2.3 VANTAGENS E LIMITAÇÕES DO MÉTODO
A cortina atirantada oferece uma série de vantagens como solução de
contenção, principalmente, para taludes que apresentem elevadas cargas de solicitantes. Alguns exemplos de vantagens oferecidas pela cortina atirantada são: não oferece tensões elevadas na base; os tirantes trabalham ativamente, devido à protensão, suportando esforços com um mínimo de deslocamentos da estrutura; todos os tirantes são ensaiados individualmente, o que fornece uma segurança quanto à qualidade da execução; é capaz de suportar elevadas cargas de solicitação, contendo taludes com grandes alturas; e pode ser empregados em diversas situações, como na contenção de taludes de corte ou de aterro e contenção de blocos de rocha (TEIXEIRA, 2011).
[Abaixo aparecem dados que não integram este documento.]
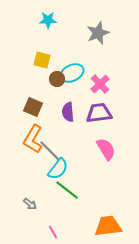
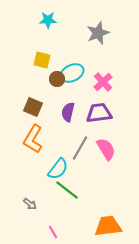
pink cross: moved 3 px right, 2 px up
purple semicircle: rotated 18 degrees clockwise
gray line: moved 30 px right, 3 px up; rotated 75 degrees clockwise
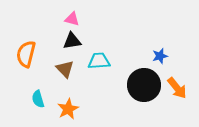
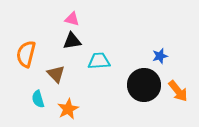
brown triangle: moved 9 px left, 5 px down
orange arrow: moved 1 px right, 3 px down
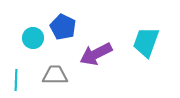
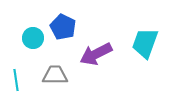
cyan trapezoid: moved 1 px left, 1 px down
cyan line: rotated 10 degrees counterclockwise
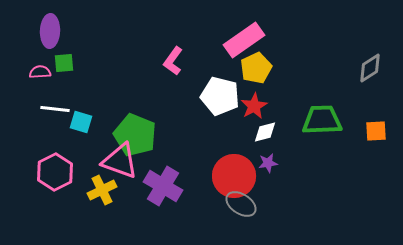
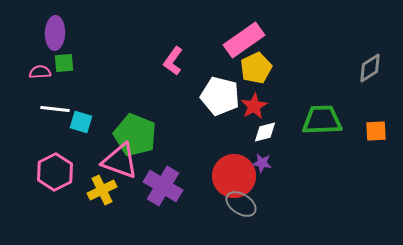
purple ellipse: moved 5 px right, 2 px down
purple star: moved 6 px left; rotated 18 degrees clockwise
Já as limitações são: os tirantes, muitas vezes, necessitam de grandes comprimentos, o que, nas grandes cidades, pode gerar a necessidade de penetrar em terreno vizinho; as pressões exercidas pelo processo de injeção de ancoragem podem ocasionar deformações, como o levantamento do terreno, o que oferece risco a construções vizinhas; e devido a baixa densidade de tirantes empregados, a falha de um elemento pode ocasionar elevadas solicitações aos demais (TEIXEIRA, 2011).